## Task 2 : Lookalike Model

In [1]:
%pip install scikit-learn

Note: you may need to restart the kernel to use updated packages.



[notice] A new release of pip is available: 24.2 -> 24.3.1
[notice] To update, run: python.exe -m pip install --upgrade pip


In [4]:
import pandas as pd
from sklearn.preprocessing import MinMaxScaler
from sklearn.metrics.pairwise import cosine_similarity

In [5]:
customers = pd.read_csv(r"C:\Users\mrunmai k\OneDrive\Desktop\DataScienceInternAssign\files\Customers.csv")
products = pd.read_csv(r"C:\Users\mrunmai k\OneDrive\Desktop\DataScienceInternAssign\files\Products.csv")
transactions = pd.read_csv(r"C:\Users\mrunmai k\OneDrive\Desktop\DataScienceInternAssign\files\Transactions.csv")


In [6]:
# Merge datasets
merged_data = pd.merge(transactions, customers, on="CustomerID", how="left")
merged_data = pd.merge(merged_data, products, on="ProductID", how="left")


In [7]:
# Feature Engineering : Total spending per customer
customer_spending = merged_data.groupby("CustomerID")["TotalValue"].sum().reset_index()
customer_spending.rename(columns={"TotalValue": "TotalSpending"}, inplace=True)

In [8]:
# 2. Most frequent product category for each customer
most_frequent_category = merged_data.groupby("CustomerID")["Category"].agg(lambda x: x.mode()[0]).reset_index()
most_frequent_category.rename(columns={"Category": "FrequentCategory"}, inplace=True)


In [9]:
# 3. Add region information
customer_region = customers[["CustomerID", "Region"]]

In [10]:
# Combine features
customer_profile = pd.merge(customer_spending, most_frequent_category, on="CustomerID")
customer_profile = pd.merge(customer_profile, customer_region, on="CustomerID")


In [11]:
# Encode categorical features (Region, FrequentCategory)
customer_profile = pd.get_dummies(customer_profile, columns=["Region", "FrequentCategory"], drop_first=True)


In [12]:
# Normalize numerical features 
scaler = MinMaxScaler()
customer_profile_scaled = customer_profile.copy()
customer_profile_scaled[["TotalSpending"]] = scaler.fit_transform(customer_profile[["TotalSpending"]])


In [13]:
# Similarity Computation
customer_ids = customer_profile_scaled["CustomerID"]
feature_matrix = customer_profile_scaled.drop("CustomerID", axis=1)

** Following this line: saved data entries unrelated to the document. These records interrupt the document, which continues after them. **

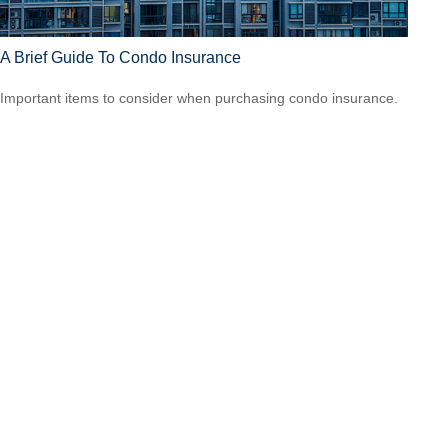
A Brief Guide To Condo Insurance
Important items to consider when purchasing condo insurance.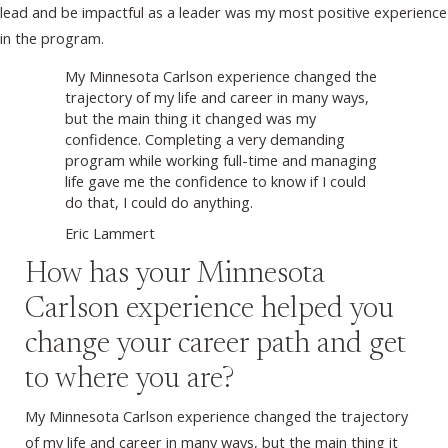
lead and be impactful as a leader was my most positive experience
in the program.
My Minnesota Carlson experience changed the
trajectory of my life and career in many ways,
but the main thing it changed was my
confidence. Completing a very demanding
program while working full-time and managing
life gave me the confidence to know if I could
do that, I could do anything.
Eric Lammert
How has your Minnesota
Carlson experience helped you
change your career path and get
to where you are?
My Minnesota Carlson experience changed the trajectory
of my life and career in many ways, but the main thing it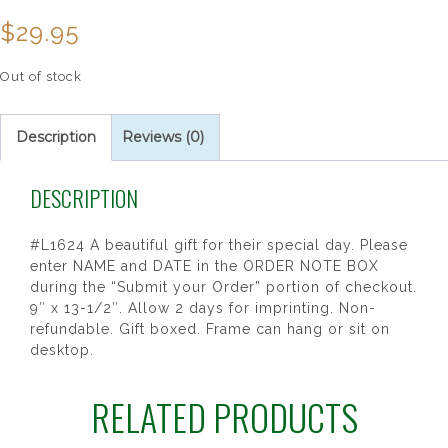
$
29.95
Out of stock
Description
Reviews (0)
DESCRIPTION
#L1624 A beautiful gift for their special day. Please
enter NAME and DATE in the ORDER NOTE BOX
during the “Submit your Order” portion of checkout.
9″ x 13-1/2″. Allow 2 days for imprinting. Non-
refundable. Gift boxed. Frame can hang or sit on
desktop.
RELATED PRODUCTS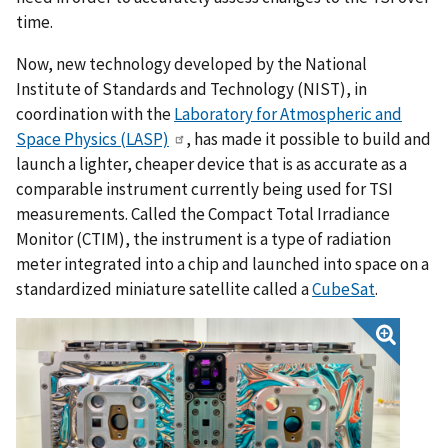
time.
Now, new technology developed by the National
Institute of Standards and Technology (NIST), in
coordination with the
Laboratory for Atmospheric and
Space Physics (LASP)
, has made it possible to build and
launch a lighter, cheaper device that is as accurate as a
comparable instrument currently being used for TSI
measurements. Called the Compact Total Irradiance
Monitor (CTIM), the instrument is a type of radiation
meter integrated into a chip and launched into space on a
standardized miniature satellite called a
CubeSat
.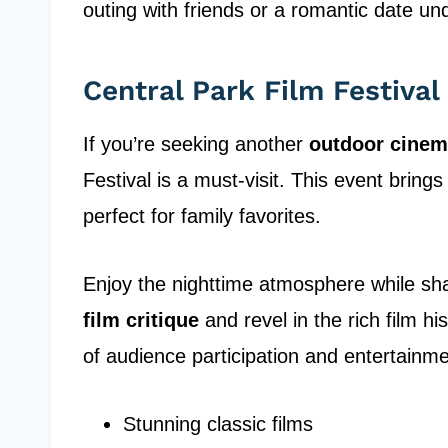
outing with friends or a romantic date und
Central Park Film Festival
If you’re seeking another
outdoor cinem
Festival is a must-visit. This event bring
perfect for family favorites.
Enjoy the nighttime atmosphere while shar
film critique
and revel in the rich film his
of audience participation and entertainme
Stunning classic films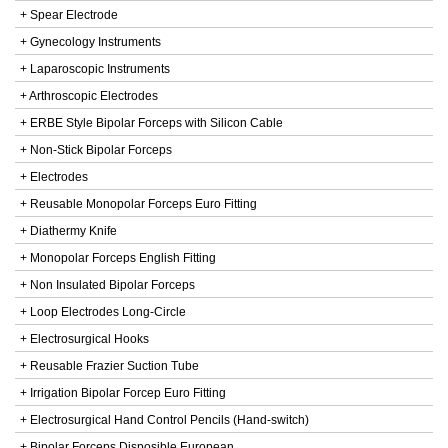
+ Spear Electrode
+ Gynecology Instruments
+ Laparoscopic Instruments
+ Arthroscopic Electrodes
+ ERBE Style Bipolar Forceps with Silicon Cable
+ Non-Stick Bipolar Forceps
+ Electrodes
+ Reusable Monopolar Forceps Euro Fitting
+ Diathermy Knife
+ Monopolar Forceps English Fitting
+ Non Insulated Bipolar Forceps
+ Loop Electrodes Long-Circle
+ Electrosurgical Hooks
+ Reusable Frazier Suction Tube
+ Irrigation Bipolar Forcep Euro Fitting
+ Electrosurgical Hand Control Pencils (Hand-switch)
+ Bipolar Forceps Disposible European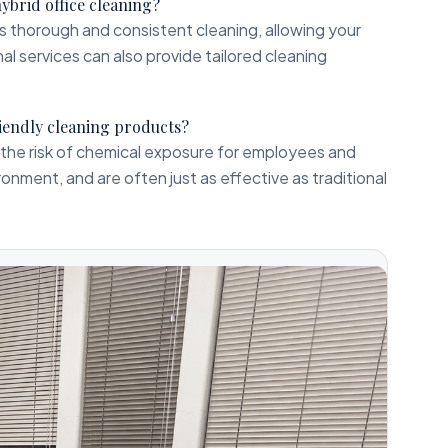
hybrid office cleaning?
es thorough and consistent cleaning, allowing your
al services can also provide tailored cleaning
riendly cleaning products?
the risk of chemical exposure for employees and
ronment, and are often just as effective as traditional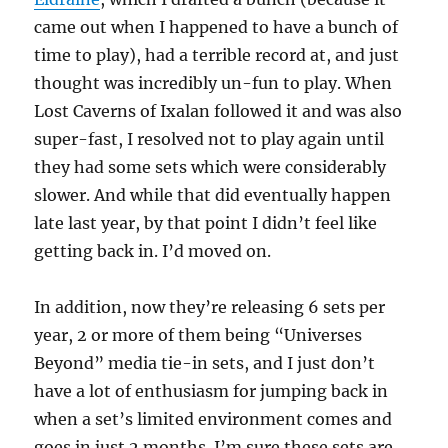
came out when I happened to have a bunch of
time to play), had a terrible record at, and just
thought was incredibly un-fun to play. When
Lost Caverns of Ixalan followed it and was also
super-fast, I resolved not to play again until
they had some sets which were considerably
slower. And while that did eventually happen
late last year, by that point I didn’t feel like
getting back in. I’d moved on.
In addition, now they’re releasing 6 sets per
year, 2 or more of them being “Universes
Beyond” media tie-in sets, and I just don’t
have a lot of enthusiasm for jumping back in
when a set’s limited environment comes and
goes in just 2 months. I’m sure these sets are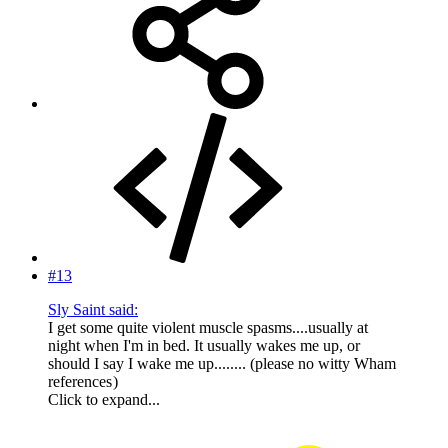
#13
Sly Saint said:
I get some quite violent muscle spasms....usually at
night when I'm in bed. It usually wakes me up, or
should I say I wake me up........ (please no witty Wham
references
)
Click to expand...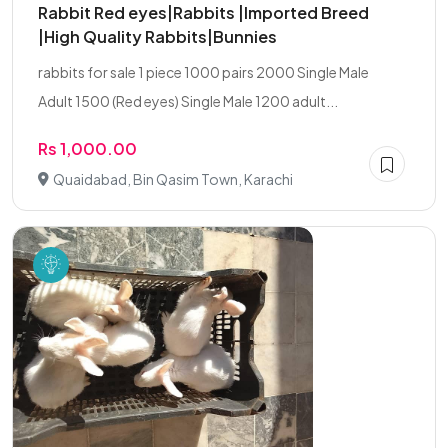
Rabbit Red eyes|Rabbits |Imported Breed
|High Quality Rabbits|Bunnies
rabbits for sale 1 piece 1000 pairs 2000 Single Male
Adult 1500 (Red eyes) Single Male 1200 adult...
Rs 1,000.00
Quaidabad, Bin Qasim Town, Karachi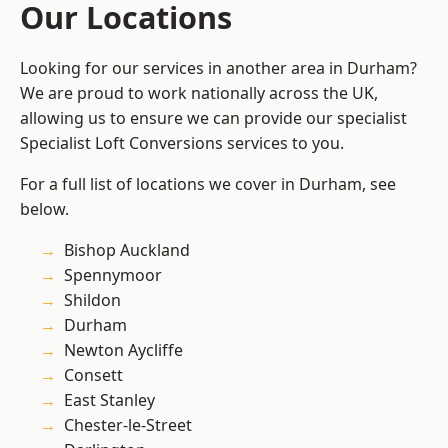
Our Locations
Looking for our services in another area in Durham?
We are proud to work nationally across the UK,
allowing us to ensure we can provide our specialist
Specialist Loft Conversions services to you.
For a full list of locations we cover in Durham, see
below.
Bishop Auckland
Spennymoor
Shildon
Durham
Newton Aycliffe
Consett
East Stanley
Chester-le-Street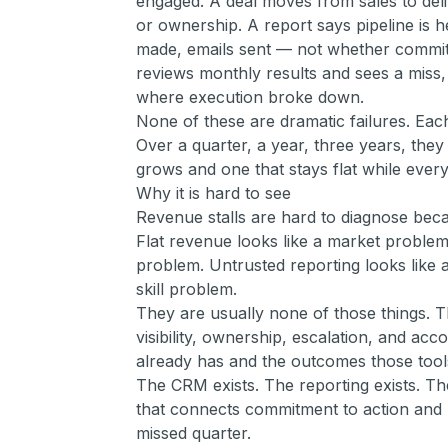
engaged. A deal moves from sales to del
or ownership. A report says pipeline is h
made, emails sent — not whether commi
reviews monthly results and sees a miss, 
where execution broke down.
None of these are dramatic failures. Eac
Over a quarter, a year, three years, they
grows and one that stays flat while every
Why it is hard to see
Revenue stalls are hard to diagnose bec
Flat revenue looks like a market problem.
problem. Untrusted reporting looks like a
skill problem.
They are usually none of those things. 
visibility, ownership, escalation, and acc
already has and the outcomes those too
The CRM exists. The reporting exists. The
that connects commitment to action and 
missed quarter.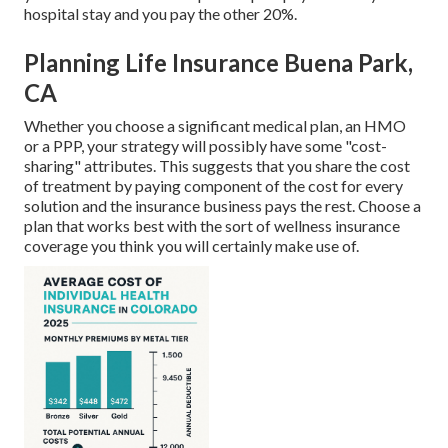
hospital stay and you pay the other 20%.
Planning Life Insurance Buena Park,
CA
Whether you choose a significant medical plan, an HMO
or a PPP, your strategy will possibly have some "cost-
sharing" attributes. This suggests that you share the cost
of treatment by paying component of the cost for every
solution and the insurance business pays the rest. Choose a
plan that works best with the sort of wellness insurance
coverage you think you will certainly make use of.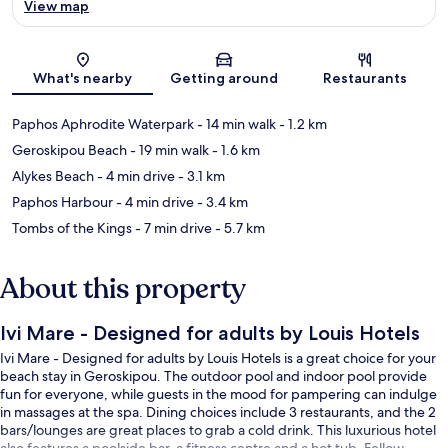
View map
Map
What's nearby
Getting around
Restaurants
Paphos Aphrodite Waterpark
- 14 min walk
- 1.2 km
Geroskipou Beach
- 19 min walk
- 1.6 km
Alykes Beach
- 4 min drive
- 3.1 km
Paphos Harbour
- 4 min drive
- 3.4 km
Tombs of the Kings
- 7 min drive
- 5.7 km
About this property
Ivi Mare - Designed for adults by Louis Hotels
Ivi Mare - Designed for adults by Louis Hotels is a great choice for your
beach stay in Geroskipou. The outdoor pool and indoor pool provide
fun for everyone, while guests in the mood for pampering can indulge
in massages at the spa. Dining choices include 3 restaurants, and the 2
bars/lounges are great places to grab a cold drink. This luxurious hotel
also features a poolside bar, a fitness centre and a hot tub. Fellow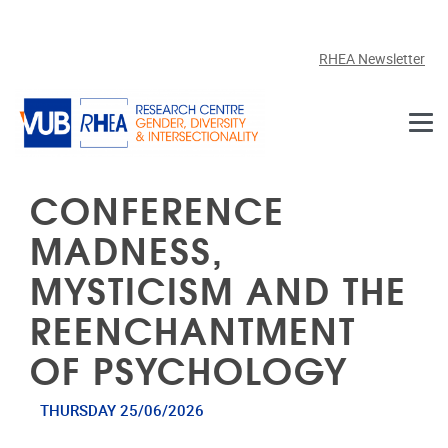
Skip to main content
RHEA Newsletter
CONFERENCE
MADNESS,
MYSTICISM AND THE
REENCHANTMENT
OF PSYCHOLOGY
THURSDAY 25/06/2026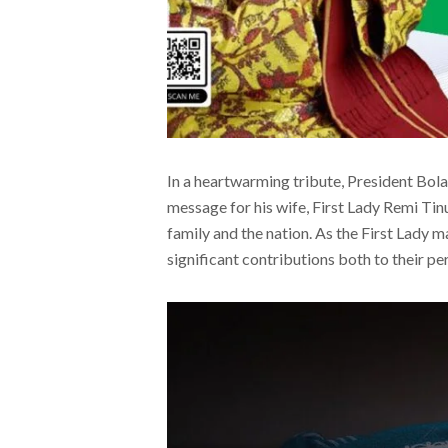
In a heartwarming tribute, President Bol
message for his wife, First Lady Remi Tinu
family and the nation. As the First Lady m
significant contributions both to their pe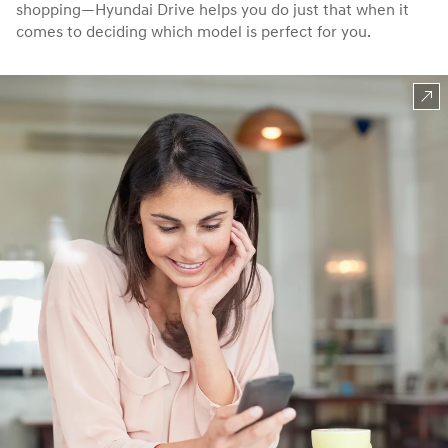
shopping—Hyundai Drive helps you do just that when it
comes to deciding which model is perfect for you.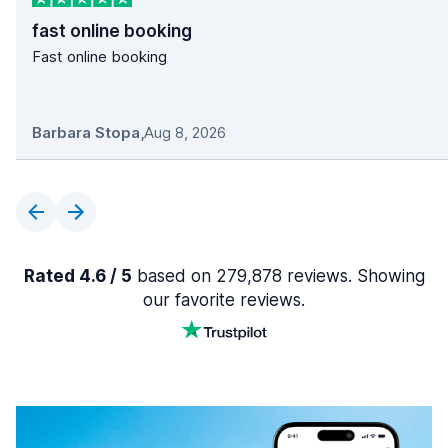
fast online booking
Fast online booking
Barbara Stopa
,
Aug 8, 2026
Rated 4.6 / 5
based on 279,878 reviews. Showing
our favorite reviews.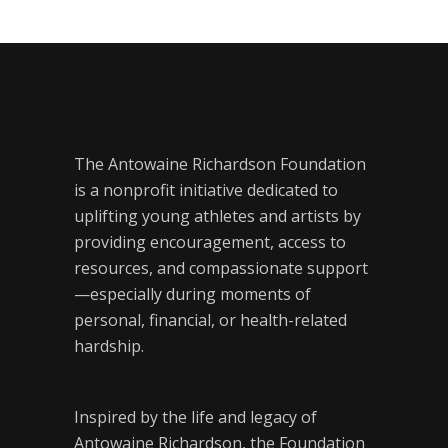
The Antowaine Richardson Foundation
is a nonprofit initiative dedicated to
uplifting young athletes and artists by
providing encouragement, access to
resources, and compassionate support
—especially during moments of
personal, financial, or health-related
hardship.
Inspired by the life and legacy of
Antowaine Richardson, the Foundation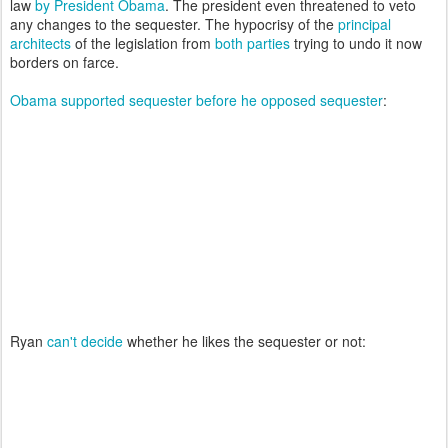
law
by President Obama
. The president even threatened to veto
any changes to the sequester. The hypocrisy of the
principal
architects
of the legislation from
both parties
trying to undo it now
borders on farce.
Obama supported sequester before he opposed sequester
:
Ryan
can't decide
whether he likes the sequester or not: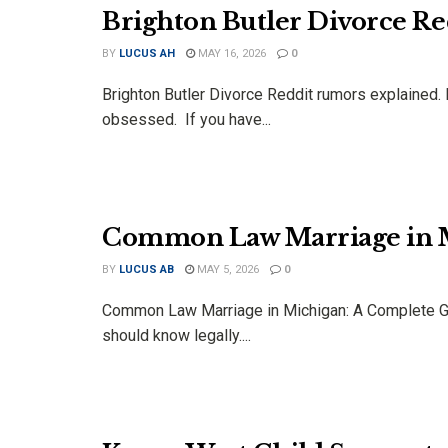
Brighton Butler Divorce Re
BY
LUCUS AH
MAY 16, 2026
0
Brighton Butler Divorce Reddit rumors explained. 
obsessed. If you have...
Common Law Marriage in M
BY
LUCUS AB
MAY 5, 2026
0
Common Law Marriage in Michigan: A Complete Gu
should know legally....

similarity_matrix = cosine_similarity(feature_matrix)


In [15]:
# Recommend Top 3 Lookalikes for Each Customer
lookalike_map = {}
for idx, customer_id in enumerate(customer_ids):
    # Get similarity scores for the current customer
    scores = list(enumerate(similarity_matrix[idx]))
    # Sort by similarity score in descending order, excluding the customer itself
    scores = sorted(scores, key=lambda x: x[1], reverse=True)[1:4]
    # Map customer_id to the top 3 similar customers with scores
    lookalike_map[customer_id] = [(customer_ids[i], round(score, 3)) for i, score in scores]


In [16]:
# Filter for Customers C0001 to C0020
filtered_lookalikes = {k: v for k, v in lookalike_map.items() if k in customers["CustomerID"][:20].values}


In [18]:
# Save results to Lookalike.csv
lookalike_df = pd.DataFrame({
    "CustomerID": filtered_lookalikes.keys(),
    "Lookalikes": [v for v in filtered_lookalikes.values()]
})
lookalike_df.to_csv("Mrunmai_Kashaype_Lookalike.csv", index=False)

print("Lookalike model results saved to 'Lookalike.csv'.")

Lookalike model results saved to 'Lookalike.csv'.